GOFevaluation Tutorial¶
Robert Hammann, Tim Wolf
October 2021
A Goodness-of-fit (GOF) test is a powerful statistical tool to quantify the degree of agreement between experimental data and a fit to the data. For multivariate analyses, unbinned (two-sample) GOF tests are of particular interest. Unlike binned GOF tests, they do not suffer from the curse of dimensionality that forces the use of coarse binning due to a thinly populated parameter space in high dimensions.

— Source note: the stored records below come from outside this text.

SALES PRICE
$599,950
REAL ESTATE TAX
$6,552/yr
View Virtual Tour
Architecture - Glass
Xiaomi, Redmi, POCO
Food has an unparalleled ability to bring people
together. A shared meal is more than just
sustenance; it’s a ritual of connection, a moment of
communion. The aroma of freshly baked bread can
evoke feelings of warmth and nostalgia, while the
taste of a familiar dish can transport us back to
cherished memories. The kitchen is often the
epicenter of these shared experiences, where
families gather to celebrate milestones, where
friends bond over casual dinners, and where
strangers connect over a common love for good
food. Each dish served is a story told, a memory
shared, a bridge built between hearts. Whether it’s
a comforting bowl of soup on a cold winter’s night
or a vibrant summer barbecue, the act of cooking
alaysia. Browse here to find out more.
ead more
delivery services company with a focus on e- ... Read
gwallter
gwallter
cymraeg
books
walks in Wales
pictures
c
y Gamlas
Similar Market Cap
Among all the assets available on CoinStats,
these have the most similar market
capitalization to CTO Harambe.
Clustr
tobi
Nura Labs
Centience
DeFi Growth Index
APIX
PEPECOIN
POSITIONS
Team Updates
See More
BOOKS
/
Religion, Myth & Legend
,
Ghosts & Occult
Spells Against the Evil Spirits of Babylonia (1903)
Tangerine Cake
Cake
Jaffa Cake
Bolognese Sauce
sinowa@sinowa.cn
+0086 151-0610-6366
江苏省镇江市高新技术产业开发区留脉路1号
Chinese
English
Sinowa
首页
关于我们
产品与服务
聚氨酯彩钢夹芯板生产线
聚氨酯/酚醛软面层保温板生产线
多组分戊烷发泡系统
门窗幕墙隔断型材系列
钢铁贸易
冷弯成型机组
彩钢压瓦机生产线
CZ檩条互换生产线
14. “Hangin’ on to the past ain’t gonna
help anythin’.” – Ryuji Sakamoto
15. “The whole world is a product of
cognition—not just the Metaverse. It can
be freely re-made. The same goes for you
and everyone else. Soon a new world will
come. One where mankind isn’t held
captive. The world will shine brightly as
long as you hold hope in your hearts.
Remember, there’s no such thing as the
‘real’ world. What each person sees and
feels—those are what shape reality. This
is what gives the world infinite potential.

Selecting a GOF measure that reliably identifies a mismodelling in your specific analysis is not always straightforward. The GOFevaluation package aims to streamline the process of performing GOF tests. It can also be used to conveniently study of the performance of different GOF measures as discussed in this paper from M. Williams.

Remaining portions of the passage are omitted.